[Stored dataset items]
____________________

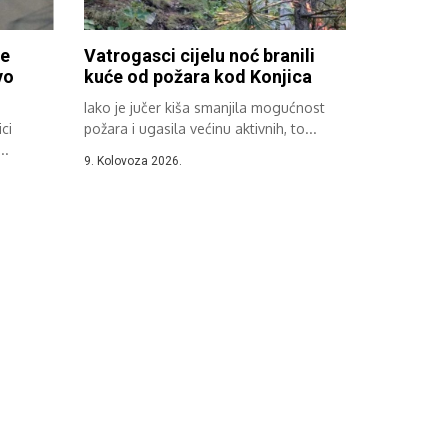
ge
Vatrogasci cijelu noć branili
vo
kuće od požara kod Konjica
Iako je jučer kiša smanjila mogućnost
ci
požara i ugasila većinu aktivnih, to...
..
9. Kolovoza 2026.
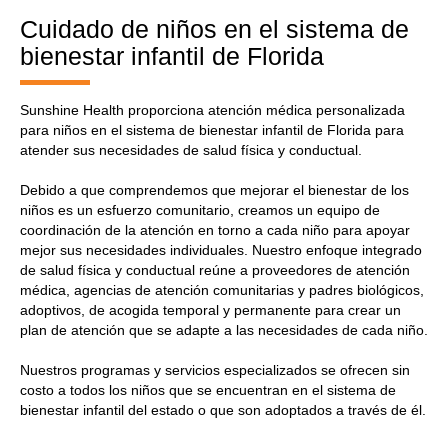
Cuidado de niños en el sistema de
bienestar infantil de Florida
Sunshine Health proporciona atención médica personalizada
para niños en el sistema de bienestar infantil de Florida para
atender sus necesidades de salud física y conductual.
Debido a que comprendemos que mejorar el bienestar de los
niños es un esfuerzo comunitario, creamos un equipo de
coordinación de la atención en torno a cada niño para apoyar
mejor sus necesidades individuales. Nuestro enfoque integrado
de salud física y conductual reúne a proveedores de atención
médica, agencias de atención comunitarias y padres biológicos,
adoptivos, de acogida temporal y permanente para crear un
plan de atención que se adapte a las necesidades de cada niño.
Nuestros programas y servicios especializados se ofrecen sin
costo a todos los niños que se encuentran en el sistema de
bienestar infantil del estado o que son adoptados a través de él.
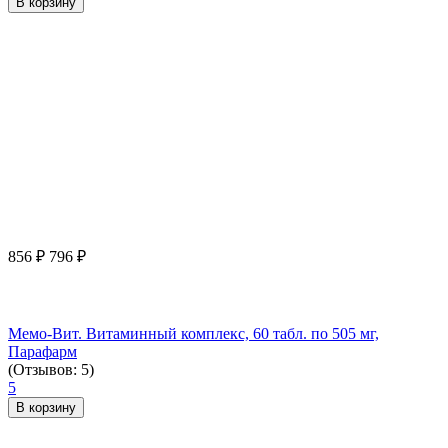
В корзину
856
₽
796
₽
Мемо-Вит. Витаминный комплекс, 60 табл. по 505 мг,
Парафарм
(Отзывов: 5)
5
В корзину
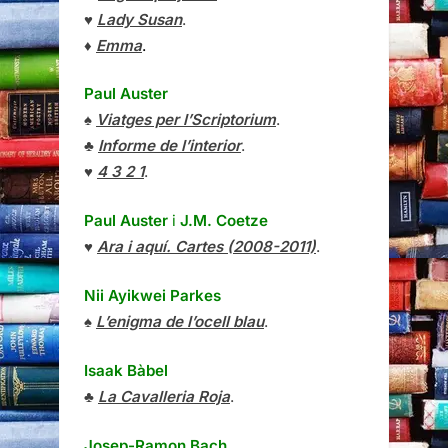
♥
Lady Susan
.
♦
Emma
.
Paul Auster
♠
Viatges per l’Scriptorium
.
♣
Informe de l’interior
.
♥
4 3 2 1
.
Paul Auster
i
J.M. Coetze
♥
Ara i aquí. Cartes (2008-2011)
.
Nii Ayikwei Parkes
♠
L’enigma de l’ocell blau
.
Isaak Bàbel
♣
La Cavalleria Roja
.
Josep-Ramon Bach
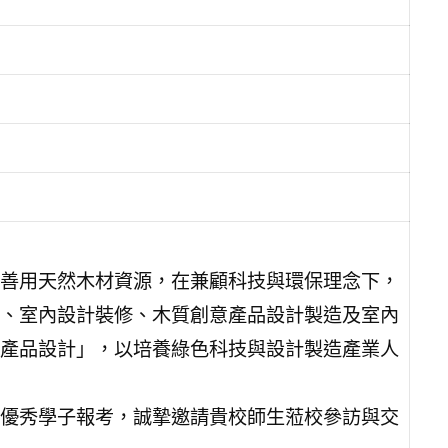
善用天然木材資源，在兼顧科技與環保理念下，
、室內設計裝修、木質創意產品設計製造及室內
產品設計」，以培養綠色科技與設計製造產業人
優秀學子報考，誠摯邀請貴校師生蒞校參訪與交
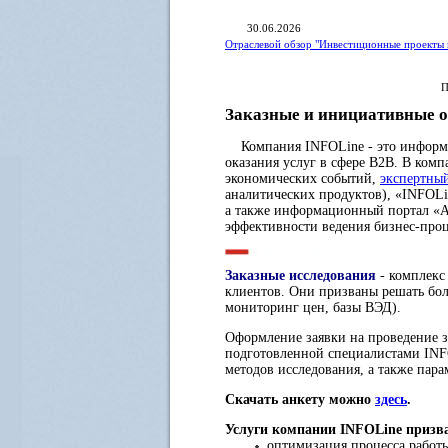
30.06.2026
Отраслевой обзор "Инвестиционные проекты 
П
Заказные и инициативные о
Компания INFOLine - это информац
оказания услуг в сфере B2B. В ком
экономических событий,
экспертны
аналитических продуктов), «INFOLi
а также информационный портал «A
эффективности ведения бизнес-про
Заказные исследования
- комплекс
клиентов. Они призваны решать бол
мониторинг цен, базы ВЭД).
Оформление заявки на проведение з
подготовленной специалистами INFO
методов исследования, а также пара
Скачать анкету можно
здесь
.
Услуги компании INFOLine призв
оптимизация процесса работы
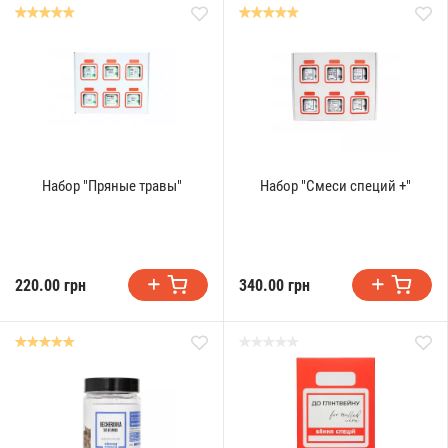
Набор "Пряные травы"
Набор "Смеси специй +"
220.00 грн
340.00 грн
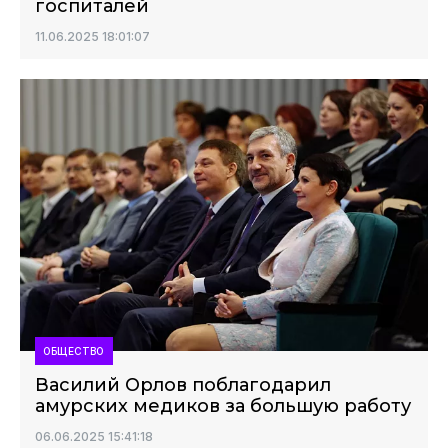
госпиталей
11.06.2025 18:01:07
ОБЩЕСТВО
Василий Орлов поблагодарил
амурских медиков за большую работу
06.06.2025 15:41:18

____________________

Lines holding the string "požara" must be copied out of the entries above.

kuće od požara kod Konjica
požara i ugasila većinu aktivnih, to...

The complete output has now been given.